Geographic Tongue

Geographic tongue is a harmless, inflammatory condition affecting the surface of the tongue. The tongue is usually covered with small, pinkish white papillae (bumps). However, in this condition, the papillae are missing giving a patch like or a map like appearance. It is smooth with slightly elevated borders.

These patches usually heal at one part and migrate to other part of the tongue. This condition is also called benign migratory glossitis.

Causes of Geographic Tongue

The specific cause of geographic tongue is not known. The patches (lesions) on the tongue occur due to activity of certain forms of white blood cells which usually induce inflammation at the injury site. The correct reason for this lapse is not understood so far.

However, some factors are associated with high risk of causing geographic tongue. The risk factors include:

Inheritance – Genetics is also a major factor for raising the risk of geographic tongue. People with a family history of this condition are likely to get the condition.

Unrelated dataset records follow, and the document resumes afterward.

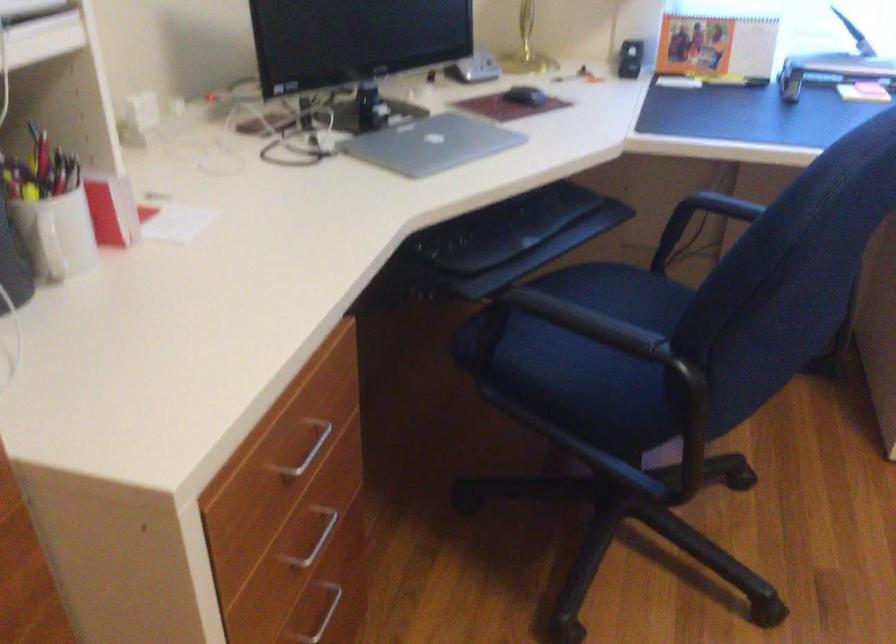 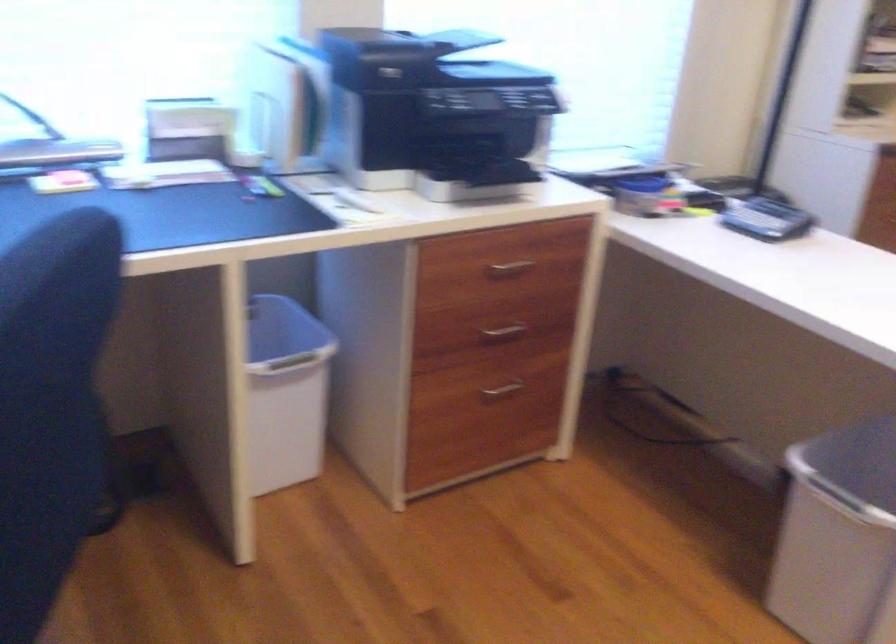 Question: Based on the continuous images, in which direction is the camera rotating? Reply with the corresponding letter.

Choices:
 (A) Left
 (B) Right
 (C) Up
 (D) Down

Answer: (B) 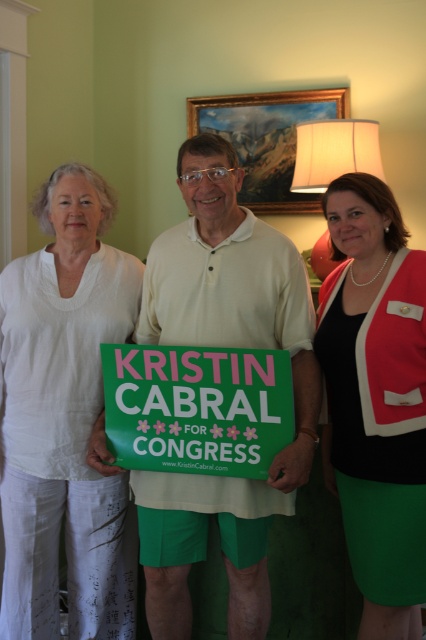 You are a photographer adjusting the camera settings. You notice the white cotton polo shirt at center and the white linen pants at left are both in focus. Which clothing item is closer to the camera?

The white linen pants at left are closer to the camera because the white cotton polo shirt at center is behind them.

You are a photographer setting up for a group photo. You need to ensure that the white linen pants at left and the green matte sign at center are both visible in the frame. Based on their heights, which object should you focus on first to ensure both are in focus?

The white linen pants at left is taller than the green matte sign at center, so you should focus on the white linen pants at left first to ensure both are in focus. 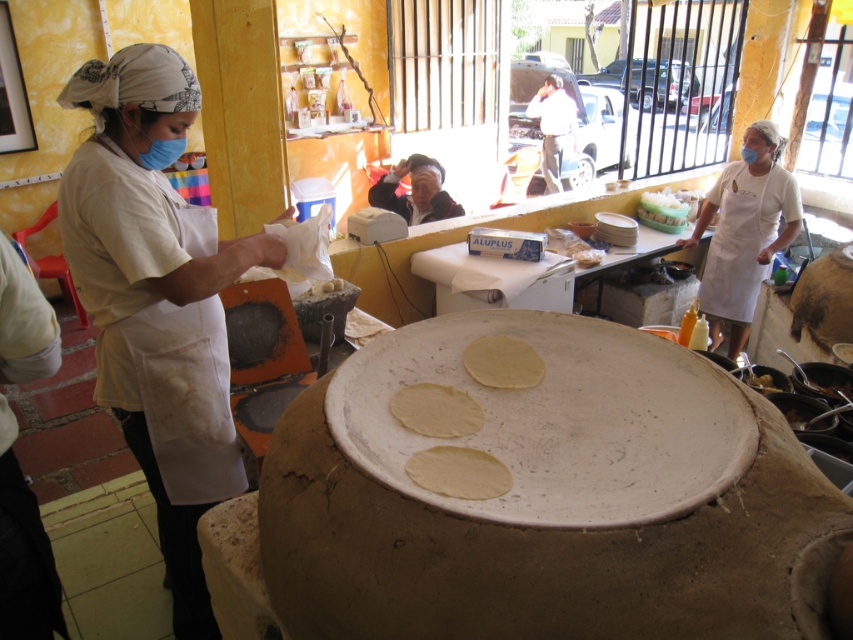 Who is taller, yellow matte tortilla at center or yellowish matte tortilla at center?

Standing taller between the two is yellow matte tortilla at center.

Identify the location of yellow matte tortilla at center. (502, 362).

Is point (538, 371) more distant than point (775, 388)?

No, (538, 371) is in front of (775, 388).

You are a GUI agent. You are given a task and a screenshot of the screen. Output one action in this format:
    pyautogui.click(x=<x>, y=<y>)
    Task: Click on the yellow matte tortilla at center
    
    Given the screenshot: What is the action you would take?
    pyautogui.click(x=502, y=362)

Can you confirm if light brown dough at center is taller than yellowish matte tortilla at center?

Yes, light brown dough at center is taller than yellowish matte tortilla at center.

Does point (393, 404) lie behind point (767, 381)?

No, (393, 404) is in front of (767, 381).

Locate an element on the screen. light brown dough at center is located at coordinates pyautogui.click(x=436, y=410).

The height and width of the screenshot is (640, 853). What are the coordinates of `light brown dough at center` in the screenshot? It's located at (436, 410).

Is white matte apron at left taller than white apron at right?

Yes.

Is point (126, 333) closer to viewer compared to point (775, 145)?

Yes, point (126, 333) is in front of point (775, 145).

At what (x,y) coordinates should I click in order to perform the action: click on white matte apron at left. Please return your answer as a coordinate pair (x, y). Looking at the image, I should click on (155, 298). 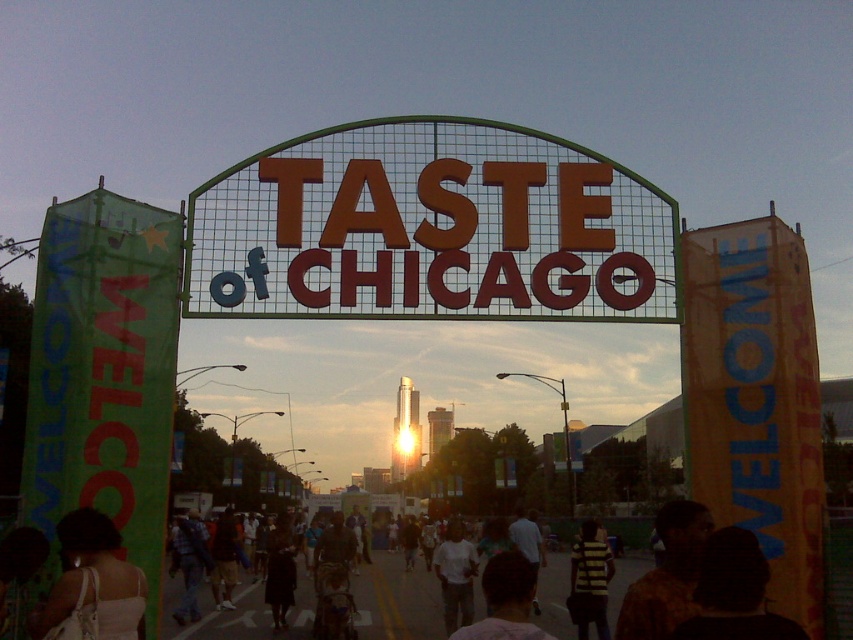 Question: Which point is farther to the camera?

Choices:
 (A) (491, 563)
 (B) (318, 296)
 (C) (56, 612)
 (D) (694, 600)

Answer: (A)

Question: Can you confirm if dark hair at center is positioned above white cotton shirt at center?

Choices:
 (A) no
 (B) yes

Answer: (B)

Question: Considering the real-world distances, which object is closest to the metallic gold sign at center?

Choices:
 (A) dark hair at center
 (B) white cotton shirt at center
 (C) white fabric bag at lower left
 (D) striped fabric shirt at center

Answer: (A)

Question: Is dark hair at center closer to the viewer compared to striped fabric shirt at center?

Choices:
 (A) no
 (B) yes

Answer: (B)

Question: Is dark hair at center closer to camera compared to white cotton shirt at center?

Choices:
 (A) yes
 (B) no

Answer: (A)

Question: Which of the following is the farthest from the observer?

Choices:
 (A) white fabric bag at lower left
 (B) white cotton shirt at center
 (C) dark hair at center

Answer: (B) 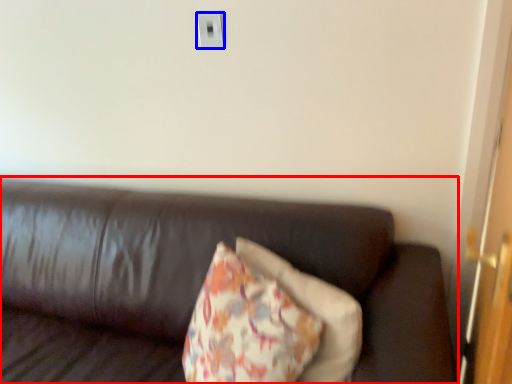 Question: Which of the following is the closest to the observer, studio couch (highlighted by a red box) or electric outlet (highlighted by a blue box)?

Choices:
 (A) studio couch
 (B) electric outlet

Answer: (A) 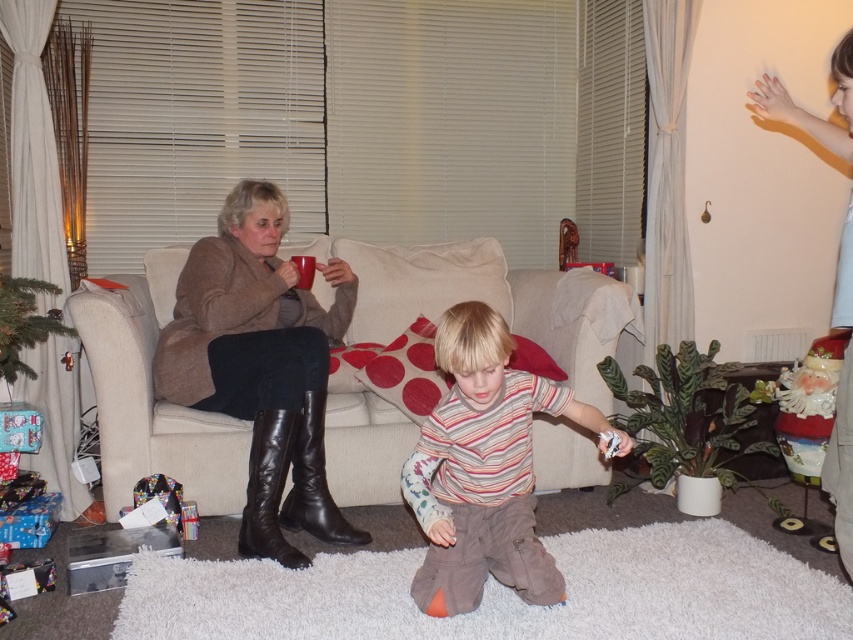 Does green matte plant at lower center come in front of black leather boot at lower left?

That is False.

Between point (717, 346) and point (288, 492), which one is positioned behind?

The point (717, 346) is behind.

Where is `green matte plant at lower center`? The image size is (853, 640). green matte plant at lower center is located at coordinates (685, 417).

How far apart are brown leather boots at left and striped cotton shirt at center?

brown leather boots at left and striped cotton shirt at center are 28.57 inches apart.

This screenshot has height=640, width=853. What do you see at coordinates (260, 365) in the screenshot?
I see `brown leather boots at left` at bounding box center [260, 365].

Is point (218, 324) closer to viewer compared to point (462, 301)?

No, it is not.

Image resolution: width=853 pixels, height=640 pixels. What are the coordinates of `brown leather boots at left` in the screenshot? It's located at (260, 365).

Can you confirm if brown leather boots at left is positioned above black leather boot at lower left?

Yes, brown leather boots at left is above black leather boot at lower left.

I want to click on brown leather boots at left, so click(260, 365). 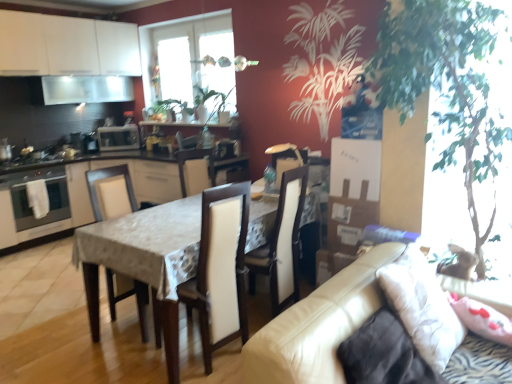 Question: Would you say leather couch at lower right is to the left or to the right of white fabric pillow at right in the picture?

Choices:
 (A) left
 (B) right

Answer: (A)

Question: Is leather couch at lower right taller or shorter than white fabric pillow at right?

Choices:
 (A) short
 (B) tall

Answer: (B)

Question: Which is nearer to the satin silver oven at left?

Choices:
 (A) leather couch at lower right
 (B) white fabric chair at center, arranged as the 1th chair when viewed from the left
 (C) white glossy cabinets at center, positioned as the 2th cabinetry in top-to-bottom order
 (D) green leafy plant at right
 (E) transparent glass window at upper center

Answer: (C)

Question: Which of these objects is positioned closest to the white fabric chair at center, arranged as the 1th chair when viewed from the left?

Choices:
 (A) white glossy cabinets at center, positioned as the 2th cabinetry in top-to-bottom order
 (B) leather couch at lower right
 (C) wooden chair at center, the 2th chair from the right
 (D) transparent glass window at upper center
 (E) transparent glass window screen at upper center

Answer: (C) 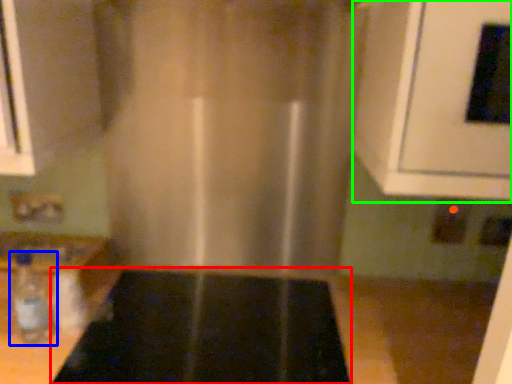 Question: Considering the real-world distances, which object is closest to appliance (highlighted by a red box)? bottle (highlighted by a blue box) or oven (highlighted by a green box).

Choices:
 (A) bottle
 (B) oven

Answer: (A) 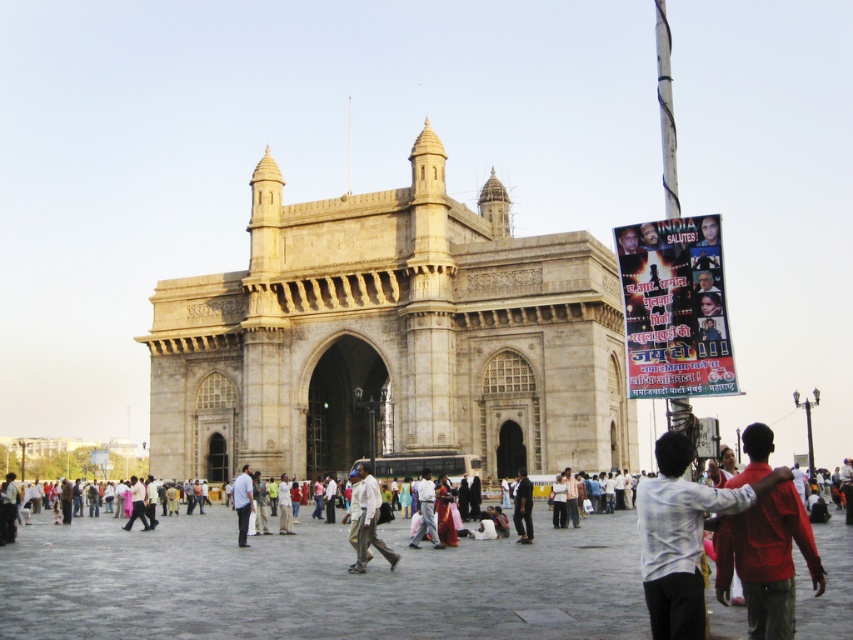 You are standing at the entrance of the Gateway of India and want to take a photo of the beige stone gateway of india at center. Where should you position yourself to capture the entire structure in your frame?

To capture the entire beige stone gateway of india at center in your frame, position yourself at a distance that allows the structure to fit within your camera viewfinder. Since the gateway is located at coordinates point (392, 340), ensure you are positioned far enough back to include all its architectural details without cropping any part of it.

Based on the photo, you are a tourist visiting the Gateway of India and want to take a photo that includes both the beige stone gateway of india at center and the dark blue fabric at center. Since you want the Gateway to be the main focus, which object should you place closer to the center of your camera frame?

The beige stone gateway of india at center should be placed closer to the center of your camera frame since it has a larger size compared to the dark blue fabric at center, making it the main focus.

You are a photographer standing in front of the Gateway of India monument. You notice a person wearing a red cotton shirt at lower right and another wearing light beige fabric pants at center. Which clothing item is covering the other in the image?

The red cotton shirt at lower right is positioned over the light beige fabric pants at center, so it is covering the pants. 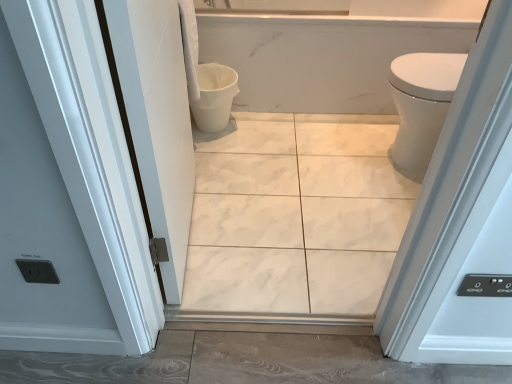 At what (x,y) coordinates should I click in order to perform the action: click on free space in front of white matte toilet bowl at center. Please return your answer as a coordinate pair (x, y). The height and width of the screenshot is (384, 512). Looking at the image, I should click on (220, 158). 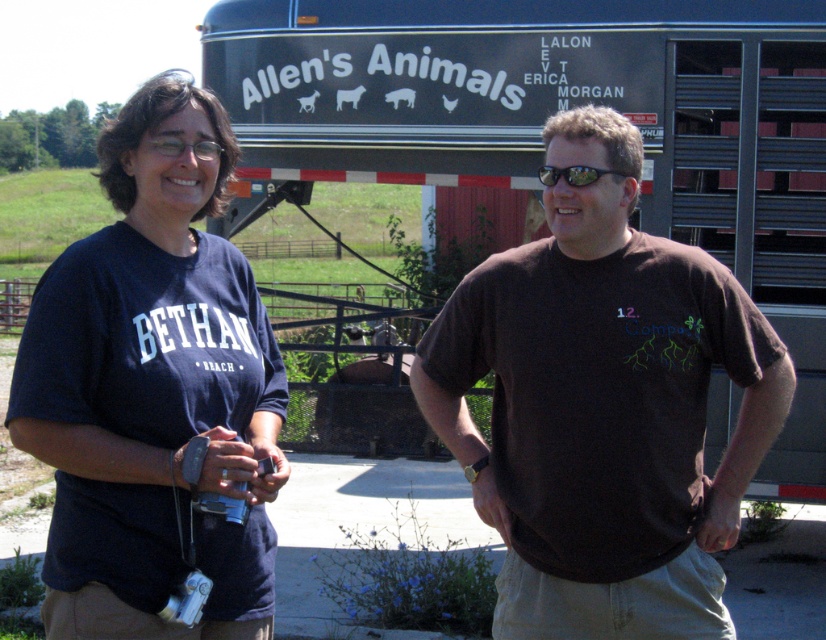 Question: Which of the following is the farthest from the observer?

Choices:
 (A) (544, 177)
 (B) (211, 422)
 (C) (795, 282)

Answer: (C)

Question: Can you confirm if brown cotton t-shirt at center is positioned to the right of dark blue t-shirt at left?

Choices:
 (A) yes
 (B) no

Answer: (A)

Question: Does black trailer truck at center appear over black reflective sunglasses at center?

Choices:
 (A) yes
 (B) no

Answer: (A)

Question: Which is nearer to the dark blue t-shirt at left?

Choices:
 (A) black reflective sunglasses at center
 (B) brown cotton t-shirt at center

Answer: (B)

Question: Which object is closer to the camera taking this photo?

Choices:
 (A) dark blue t-shirt at left
 (B) black trailer truck at center
 (C) brown cotton t-shirt at center

Answer: (A)

Question: Can you confirm if brown cotton t-shirt at center is thinner than dark blue t-shirt at left?

Choices:
 (A) no
 (B) yes

Answer: (A) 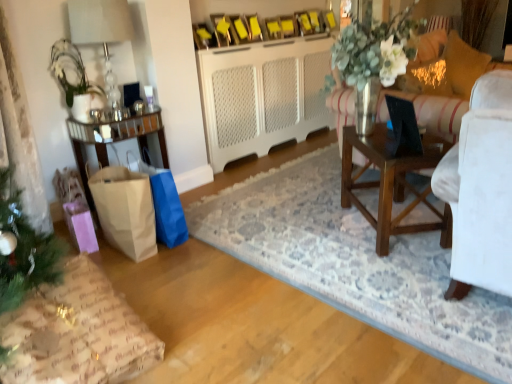 Question: From their relative heights in the image, would you say black plastic laptop at right is taller or shorter than brown paper bag at lower left, positioned as the 2th shopping bag in left-to-right order?

Choices:
 (A) tall
 (B) short

Answer: (B)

Fissures on the tongue – This is another disorder in which deep fissures or grooves appear on the surface of the tongue. This is also a risk factor for geographic tongue.

Other risk factors of geographic tongue –

There are some more possible factors that increase the risk of this condition. They include:

  • Diabetes
  • Oral contraceptives
  • Stress or psychological disorders
  • Allergies and other forms of hypersensitivities
  • Skin ailments

Symptoms of Geographic Tongue

The signs and symptoms of geographic tongue include:

  • Red, smooth and irregularly shaped lesions (patches) on the side or top of the tongue
  • Frequent change in the size, shape and location of the lesions
  • Pain, discomfort and burning sensation on the tongue while eating something salty, hot, spicy or acidic

Geographic tongue persists for months to years. This condition resolves on its own, and can reappear later.

Treatment for Geographic Tongue

Geographic tongue does not require any treatment. Rather than the discomfort, it is otherwise a harmless tongue condition.

Your physician may prescribe certain medications to help relieve sensitivity or discomfort:

  • Antihistamine mouth rinses
  • Mouth rinses with sleep inducing properties
  • Over the counter pain relievers
  • Corticosteroid rinses or ointments

Care of Geographic Tongue

There is no prevention for geographic tongue condition. The pain or the discomfort raised by this condition can be reduced by limiting or avoiding the factors that aggravate the oral tissues. These factors include salty, spicy, hot or acidic foods, tobacco, alcohol and toothpastes which contain concentrated whitening, flavoring agents and tartar control additives.